§ **Problem requirements**
Retype all the entries word for word, but omit the pictures.
*** Opening of Input records ***
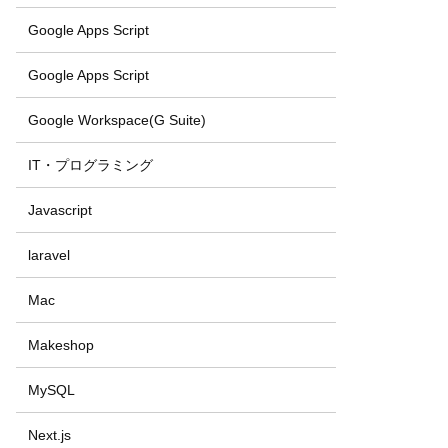
Google Apps Script
Google Apps Script
Google Workspace(G Suite)
IT・プログラミング
Javascript
laravel
Mac
Makeshop
MySQL
Next.js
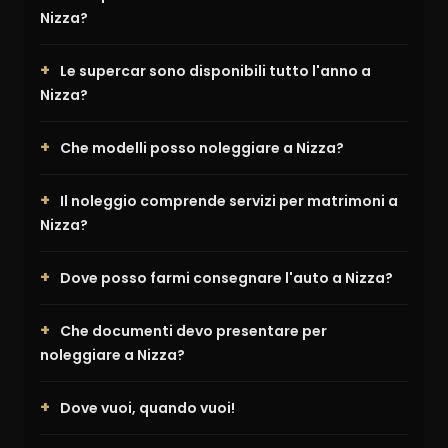
Nizza?
Le supercar sono disponibili tutto l'anno a
Nizza?
Che modelli posso noleggiare a Nizza?
Il noleggio comprende servizi per matrimoni a
Nizza?
Dove posso farmi consegnare l'auto a Nizza?
Che documenti devo presentare per
noleggiare a Nizza?
Dove vuoi, quando vuoi!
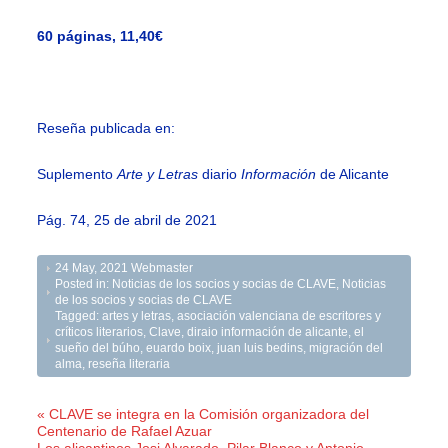
60 páginas, 11,40€
Reseña publicada en:
Suplemento
Arte y Letras
diario
Información
de Alicante
Pág. 74, 25 de abril de 2021
24 May, 2021
Webmaster
Posted in:
Noticias de los socios y socias de CLAVE
,
Noticias
de los socios y socias de CLAVE
Tagged:
artes y letras
,
asociación valenciana de escritores y
críticos literarios
,
Clave
,
diraio información de alicante
,
el
sueño del búho
,
euardo boix
,
juan luis bedins
,
migración del
alma
,
reseña literaria
« CLAVE se integra en la Comisión organizadora del
Centenario de Rafael Azuar
Los alicantinos Josi Alvarado, Pilar Blanco y Antonio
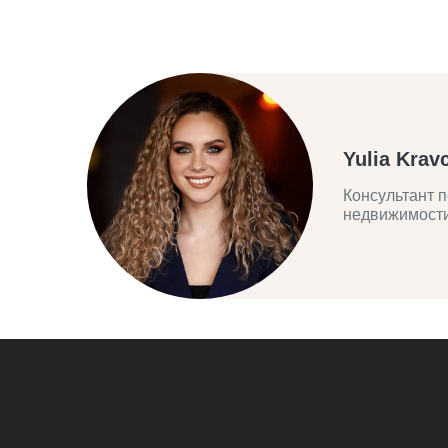
Yulia Krav
Консультант п
недвижимост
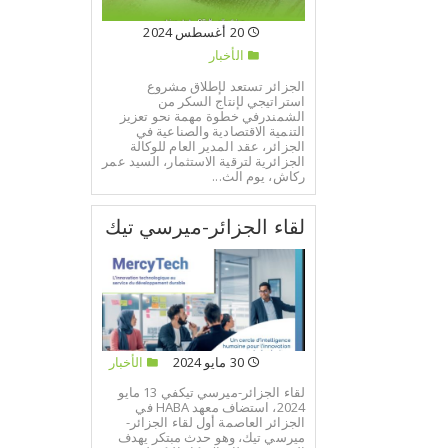
20 أغسطس 2024
الأخبار
الجزائر تستعد لإطلاق مشروع
استراتيجي لإنتاج السكر من
الشمندرفي خطوة مهمة نحو تعزيز
التنمية الاقتصادية والصناعية في
الجزائر، عقد المدير العام للوكالة
الجزائرية لترقية الاستثمار، السيد عمر
ركاش، يوم الث...
لقاء الجزائر-ميرسي تيك
30 مايو 2024
الأخبار
لقاء الجزائر-ميرسي تيكفي 13 مايو
2024، استضاف معهد HABA في
الجزائر العاصمة أول لقاء الجزائر-
ميرسي تيك، وهو حدث مبتكر يهدف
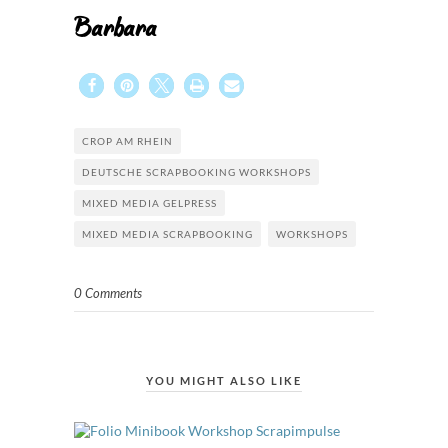
Barbara
CROP AM RHEIN
DEUTSCHE SCRAPBOOKING WORKSHOPS
MIXED MEDIA GELPRESS
MIXED MEDIA SCRAPBOOKING
WORKSHOPS
0 Comments
YOU MIGHT ALSO LIKE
*** Close of Input records ***
§ **Result**
Google Apps Script
Google Apps Script
Google Workspace(G Suite)
IT・プログラミング
Javascript
laravel
Mac
Makeshop
MySQL
Next.js
Nizza?
Le supercar sono disponibili tutto l'anno a
Nizza?
Che modelli posso noleggiare a Nizza?
Il noleggio comprende servizi per matrimoni a
Nizza?
Dove posso farmi consegnare l'auto a Nizza?
Che documenti devo presentare per
noleggiare a Nizza?
Dove vuoi, quando vuoi!
60 páginas, 11,40€
Reseña publicada en:
Suplemento
Arte y Letras
diario
Información
de Alicante
Pág. 74, 25 de abril de 2021
24 May, 2021
Webmaster
Posted in:
Noticias de los socios y socias de CLAVE
,
Noticias
de los socios y socias de CLAVE
Tagged:
artes y letras
,
asociación valenciana de escritores y
críticos literarios
,
Clave
,
diraio información de alicante
,
el
sueño del búho
,
euardo boix
,
juan luis bedins
,
migración del
alma
,
reseña literaria
« CLAVE se integra en la Comisión organizadora del
Centenario de Rafael Azuar
Los alicantinos Josi Alvarado, Pilar Blanco y Antonio
Yulia Krav
Консультант п
недвижимост
20 أغسطس 2024
الأخبار
الجزائر تستعد لإطلاق مشروع
استراتيجي لإنتاج السكر من
الشمندرفي خطوة مهمة نحو تعزيز
التنمية الاقتصادية والصناعية في
الجزائر، عقد المدير العام للوكالة
الجزائرية لترقية الاستثمار، السيد عمر
ركاش، يوم الث...
لقاء الجزائر-ميرسي تيك
30 مايو 2024
الأخبار
لقاء الجزائر-ميرسي تيكفي 13 مايو
2024، استضاف معهد HABA في
الجزائر العاصمة أول لقاء الجزائر-
ميرسي تيك، وهو حدث مبتكر يهدف
Barbara
CROP AM RHEIN
DEUTSCHE SCRAPBOOKING WORKSHOPS
MIXED MEDIA GELPRESS
MIXED MEDIA SCRAPBOOKING
WORKSHOPS
0 Comments
YOU MIGHT ALSO LIKE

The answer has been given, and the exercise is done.